In general, homeowners facing foreclosure, as the legal owners of the property, are allowed to stay in possession their homes up until the day of the foreclosure sale itself, if they choose. Judicial foreclosure, the process utilized in New York where I practice, can take anywhere from 12-18 months to complete. Just because a default has occured does not mean that all is lost. Even after the initial loan default, a homeowner is given a period in which they can cure their default and reinstate their mortgage. This is called the “redemption period”. During this time, they have the opportunity to raise the money necesary to repay their default, and upon payment, their mortgage in reinstated and they retain ownership of their home. Regardless, a homeowner is allowed to continue living at the property throughout the entire foreclosure process.
If the balance on your mortgage(s) greatly exceeds the present market value of your home, and you have concluded that your can no longer afford to support the mortgage payments, one of the most effective ways to get more time to stay in your home during a foreclosure, as well as deal with all of your other debts, is to consider declaring bankruptcy.

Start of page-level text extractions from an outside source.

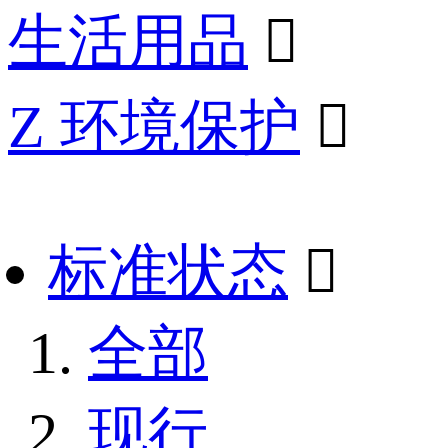
生活用品

Z 环境保护

标准状态

全部
现行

While it may not be the right decision for everyone, the filing of a bankruptcy petition imposes an automatic stay on all creditors, including your mortgage holder. This means that the foreclosure proceedings will be put on hold for a specified amount of time. In most instances, filing Chapter 7 bankruptcy can delay the foreclosure proceeding for approximately 3-6 months. This is in addition to the time that foreclosure process usually takes to complete. The goal of this strategy is to file the Chapter 7 bankruptcy sooner rather than later. In this way, since you will no longer responsible for paying the mortgage, you will now have the opportunity to begin to put aside a reserve fund that you will be able to use to secure new living arrangments once the foreclosure is completed. Please note however that so long as you remain in possession of your home, you will still be required to maintain your regular payments for the utilities servicing the property, as well as your homeowners insurance.
Others may be able to save their property by filing for Chapter 13 bankruptcy. There are many benefits to filing Chapter 13 in this situation. In Chapter 13, you are given the opportunity to work out a payment plan with your mortgage lender, as well as your other creditors, for a period of up to 5 years. This means that so long as you “hold up your end of the bargain” and fulfill your obligations under your Chapter 13 Plan, you can remain in your home indefinitely. Chapter 13 may also be used to eliminate the payments on your second or third mortgage. That’s because, if the balance of your first mortgage exceeds the present market value of your home (which is possible in this market if the home has dropped in value), you may no longer have any equity with which to secure the junior mortgages. In this situation, a proceeding can be brought to “strip off” the second and third mortgages and re-categorize them as general unsecured debt (like credit cards) which, under Chapter 13, takes last priority and are often paid only pennies on the dollar.